The information must be reasonably likely to remain correct for up to 30 days after despatch of the message.

There is no requirement that the message be identified with an 'ADV' or other flag in the title (eg facilitating filtering by recipients and ISPs), construed as a requirement of the 2000 EU Electronic Commerce Directive and 2002 Directive on Privacy & Electronic Communications.

     weak opt out

As we have noted in discussing spam, much debate about its management has centred on the claimed virtues of 'opt in' versus 'opt out' approaches.

Some proponents argue that messages should only be sent when the recipient has actively indicated that the messages are welcome, with that indication generally being on a sender by sender basis - the 'opt in' approach.

Others suggest that it is sufficient to allow reciptients to signal that they wish to 'unsubscribe' from particular mailing lists/databases - the 'opt out' approach in which the recipient is tacitly fair game unless signalling 'no'. Proposed opt-out legislation in South Korea was interpreted by its spammers as simply legitimising spam, a reason for caution in acclaiming the October 2003 announcement of an anti-spam agreement between Australia and South Korea.

Major marketers, seeking to leverage their advantage regarding smaller competitors, have suggested creation of a 'white list' of approved senders, accompanied by filtering by internet service providers and recipients. The suggestion poses competition concerns and has been questioned because of historic poor practice by individual enterprises and industry bodies such as the US Direct Marketing Association and UK Advertising Standards Authority.

The Act stipulates that all commercial electronic messaging contain a functional 'unsubscribe' facility to allow people to opt out from receiving messages from that source in the future.

That facility must be reasonably likely to be able to receive and enable action to unsubscribe messages for a period of 30 days after the sending of the message.

A request to opt out must be honoured within five working days to avoid future breaches of the legislation.

The Act provides that acceptable examples of the unsubscribe facility will be specified by regulation and may vary between technologies.

     harvesting

The Act 2003 prohibits the supply, acquisition or use of software that 'harvests' electronic addresses from the internet for the purpose of sending spam. As with copyright anti-circumvention technology, the emphasis here is on intentional misuse.

Provision, acquisition or use of address lists to send spam is prohibited.

     exclusions

The Act features significant exclusions regarding "currently accepted government, business and commercial practices".

These include messages from -

• government agencies
• religious organisations
• registered political parties
• charities
• educational institutions directed to current/former students and their households

where the message relates to goods or services, and the entity authorising the message is the supplier of the goods or services. It is assumed that trade unions, professional associations and other bodies have a prior relationship with recipients and would thus not be affected by infringement provisions.

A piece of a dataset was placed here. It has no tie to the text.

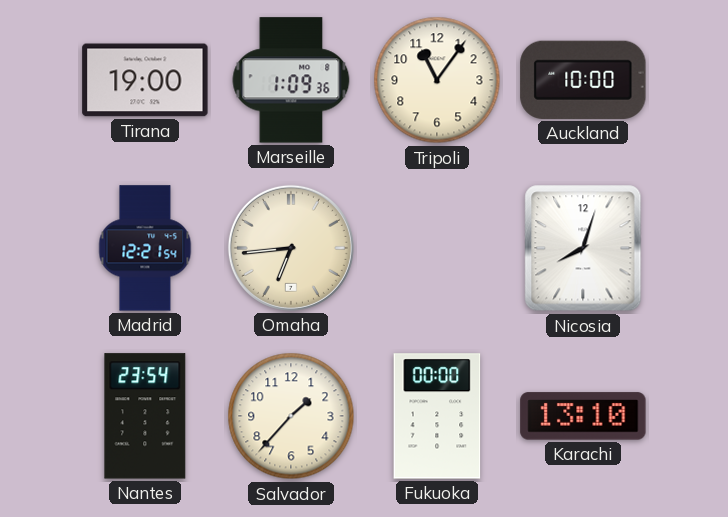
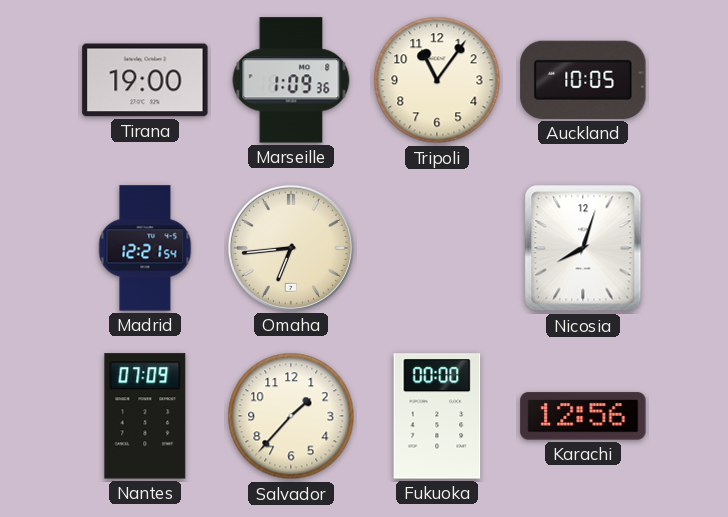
Auckland: 10:00 -> 10:05
Nantes: 23:54 -> 07:09
Karachi: 13:10 -> 12:56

"Purely factual" messages are also excluded from the legislation, although the sender must include accurate information about the message's originator. The expectation is that such messages will encompass news services.

     industry codes

The legislation reflects the past decade's emphasis on 'co-regulation' in telecommunications.

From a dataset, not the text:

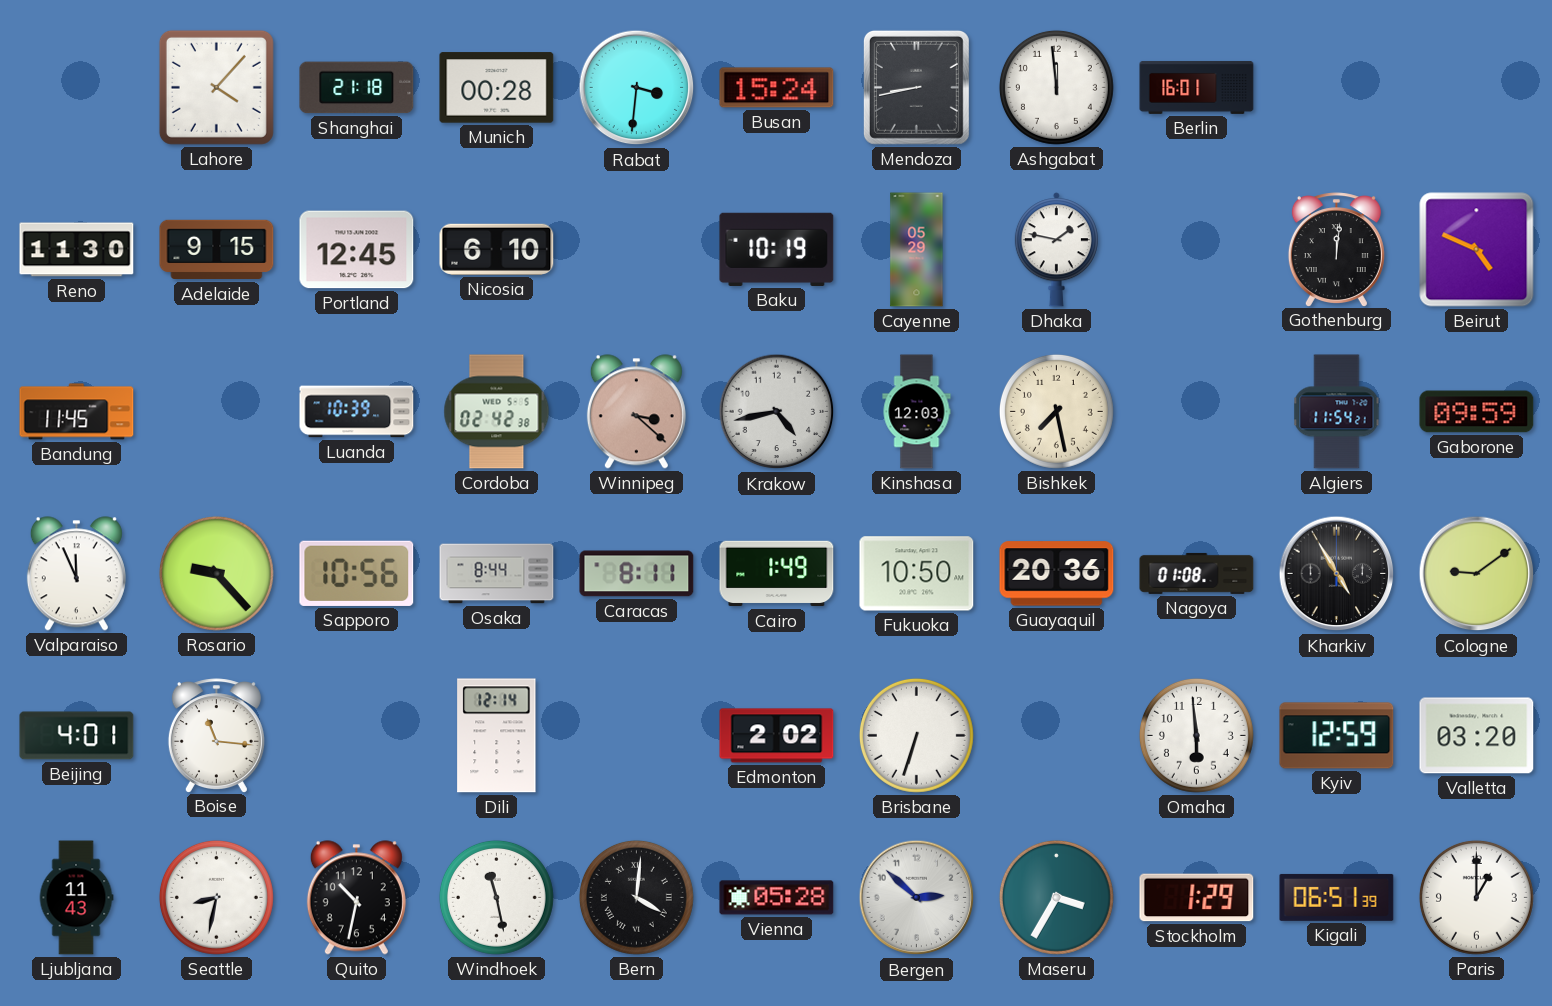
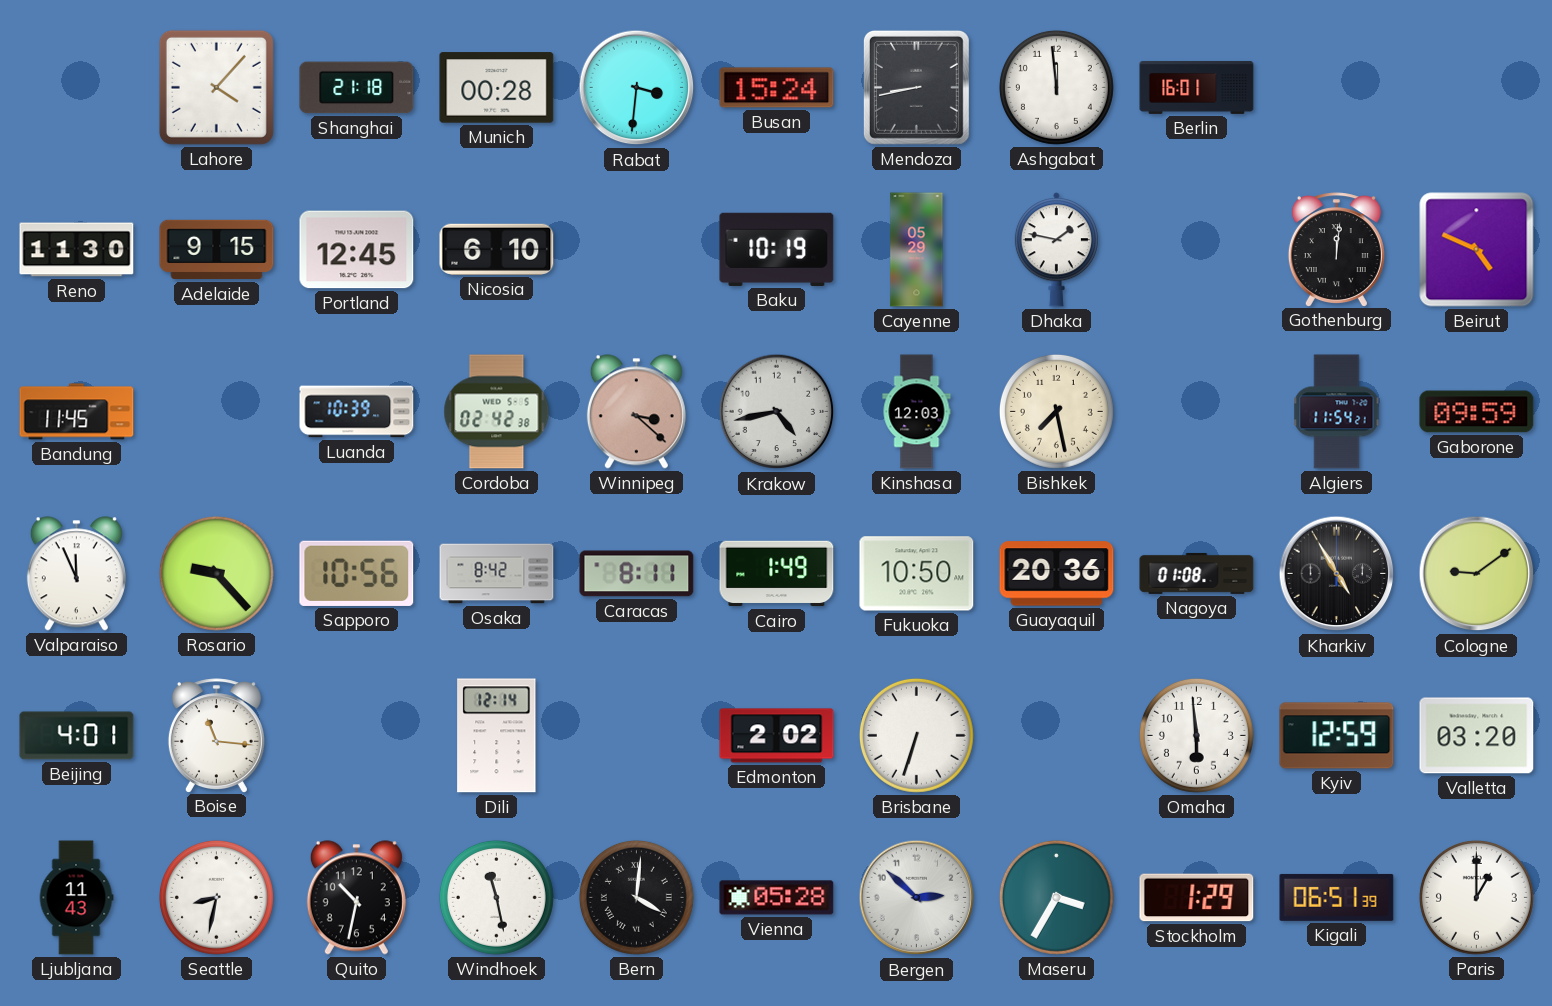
Osaka: 8:44 -> 8:42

The Australian Communications Authority (ACA), the national telecommunications regulator that is likely to be merged with the Australian Broadcasting Authority in 2004, will facilitate development of formal Industry Codes that "complement and are consistent with" the legislation. That role is identified in the Spam (Consequential Amendments) Act, amending Part 6 of the Telecommunications Act.

The expectation is that those Codes - similar to Codes under the federal Privacy Act - will provide relevant and achievable standards and procedures to assist compliance with the legislation. NOIE will assist the 'excluded' entities (eg government agencies and recognised religious bodies) in development of best practice guidelines regarding responsible electronic messaging practices. The Australian Communications Industry Forum (ACIF) has published a draft guideline on speam, ie SMS spam.

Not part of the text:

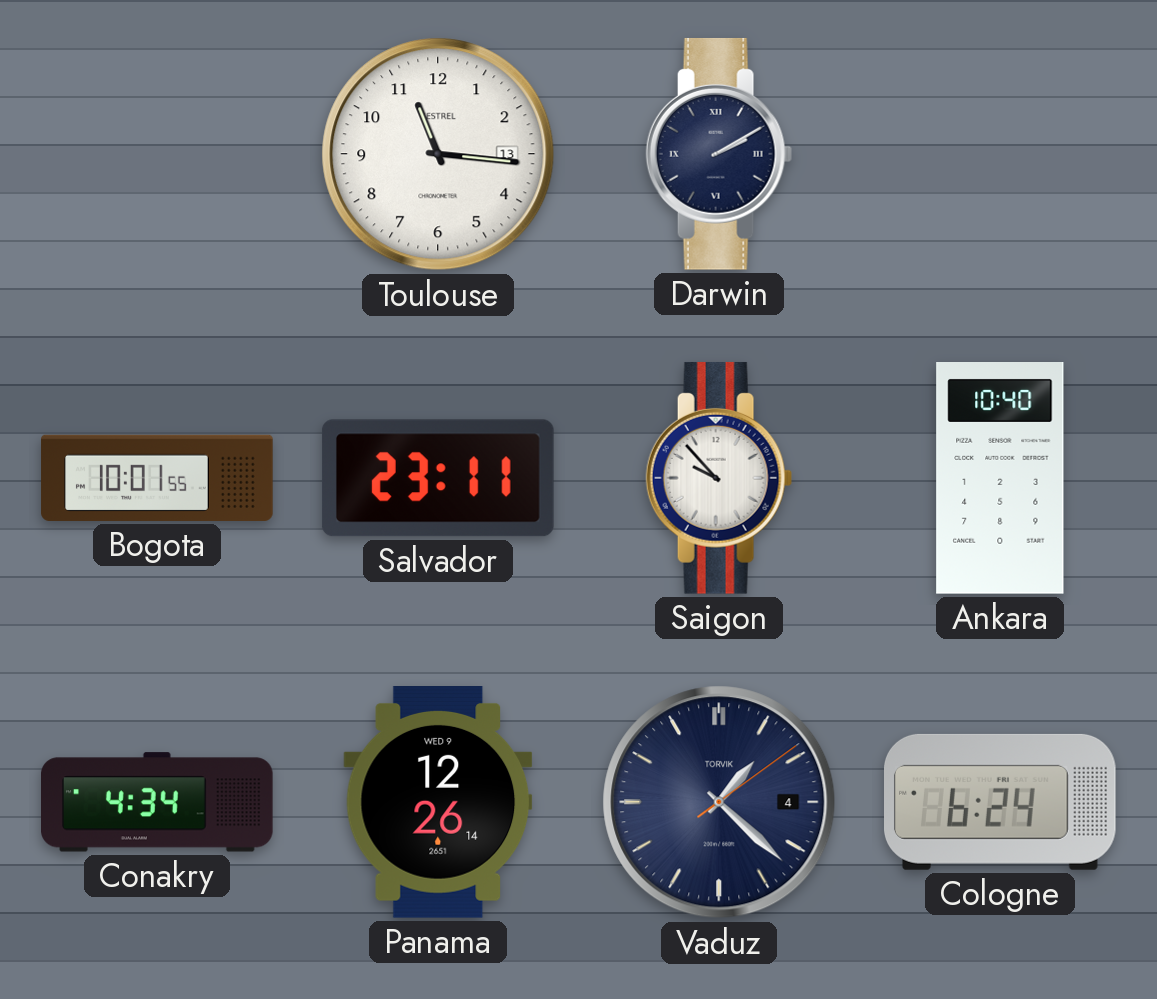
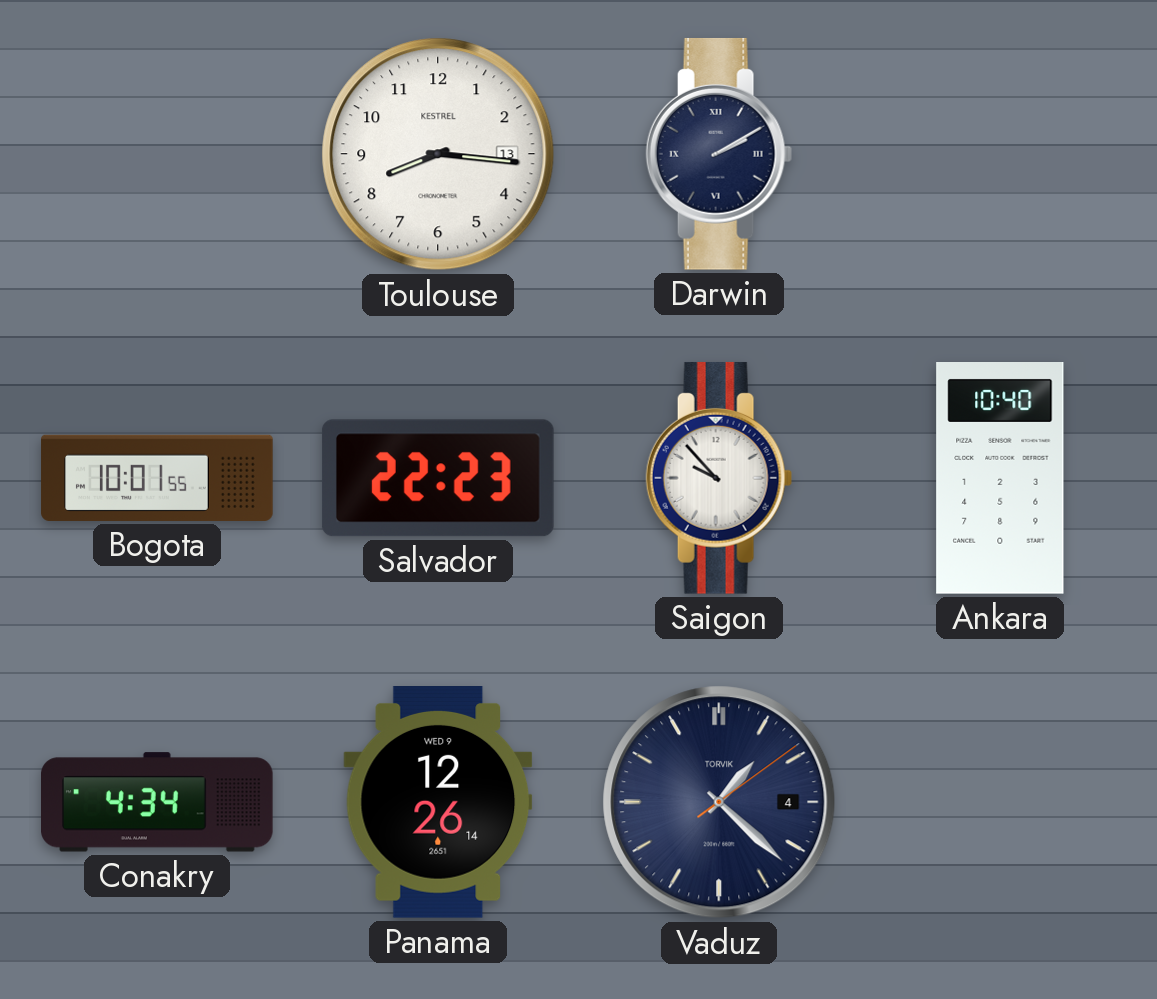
Toulouse: 11:16 -> 8:16
Salvador: 23:11 -> 22:23
Cologne: 6:24 -> none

The codes are discussed in more detail in the final page of this profile.

     penalties and enforcement

The Act is to be enforced by the ACA in the first instance. Penalties will involve two levels -

• infringement notices by the ACA
• penalties imposed by courts under the legislation

The ACA may choose to issue a formal warning, rather than issue an infringement notice or initiate a full court proceeding. Typically that would be done where it was satisfied that contravention was largely inadvertent and would not be repeated, or in cases where a warning would suffice to change the contravening behaviour.

The ACA may choose to issue infringement notices for contraventions of the legislation, instead of initiating a full court proceeding. A negative response to an infringement notice would incur court action. If the contravention was proven during that litigation the infringer might be penalised at a higher rate than the infringement notice.

Infringement notice penalties for sending spam are

• $440 per contravention for an individual (with a maximum of $22,000 for all contraventions that occur on a single day)
• $2,200 per contravention for a body corporate (with a maximum of $110,000 for all contraventions that occur on a single day).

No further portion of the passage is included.